This past weekend while bootstrapping a new kubernetes cluster my kubeletes started logging the following error to the systemd journal:
Dec 30 10:26:10 kubworker1.prefetch.net kubelet[1202]: E1230 10:26:10.862904 1202 kubelet_node_status.go:106] Unable to register node "kubworker1.prefetch.net" with API server: nodes "kubworker1.prefetch.net" is forbidden: node "kubworker1" cannot modify node "kubworker1.prefetch.net"

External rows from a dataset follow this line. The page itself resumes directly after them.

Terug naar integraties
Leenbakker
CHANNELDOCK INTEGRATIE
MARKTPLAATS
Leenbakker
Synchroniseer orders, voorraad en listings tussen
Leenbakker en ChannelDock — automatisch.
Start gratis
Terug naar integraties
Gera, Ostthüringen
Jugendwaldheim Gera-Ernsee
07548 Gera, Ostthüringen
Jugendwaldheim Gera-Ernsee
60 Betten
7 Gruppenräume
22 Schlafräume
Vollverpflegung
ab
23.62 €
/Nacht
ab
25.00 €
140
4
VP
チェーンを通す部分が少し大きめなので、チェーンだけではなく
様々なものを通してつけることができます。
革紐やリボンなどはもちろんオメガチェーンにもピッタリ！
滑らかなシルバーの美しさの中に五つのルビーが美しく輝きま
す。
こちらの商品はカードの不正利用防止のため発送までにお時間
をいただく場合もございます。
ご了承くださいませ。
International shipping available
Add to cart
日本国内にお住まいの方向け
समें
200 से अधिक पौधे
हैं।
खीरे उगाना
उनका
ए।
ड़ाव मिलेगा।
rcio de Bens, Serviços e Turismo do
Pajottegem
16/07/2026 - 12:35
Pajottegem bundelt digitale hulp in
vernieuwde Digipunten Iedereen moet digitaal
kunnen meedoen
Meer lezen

Secure kubernetes configurations use client certificates along with the nodename to register with the control plane. My kubeconfig configuration file contained a short name:
apiVersion: v1
clusters:
- cluster:
certificate-authority-data: STUFF
server: https://apivip:443
name: kubernetes
contexts:
- context:
cluster: kubernetes
user: system:node:kubworker1
name: default
current-context: default
kind: Config
preferences: {}
users:
- name: system:node:kubworker1
user:
as-user-extra: {}
client-certificate-data: STUFF
client-key-data: STUFF
But the hostname assigned to the machine was fully qualified:
$ uname -n
kubworker1.prefetch.net
After re-reading the documentation there are two ways to address this. You can re-generate your certificates with the FQDN of your hosts or override the name with the kubelet ‘–hostname-override=NAME’ command line option. Passing the short name to the kubelet ‘–hostname-override’ option provided a quick fix and allowed my host to register:
$ kubectl get nodes
NAME STATUS ROLES AGE VERSION
kubworker1 Ready <none> 13m v1.9.0
I need to do some additional digging to see what the best practices are for kubernetes node naming. That will go on my growing list of kubernetes questions to get answered.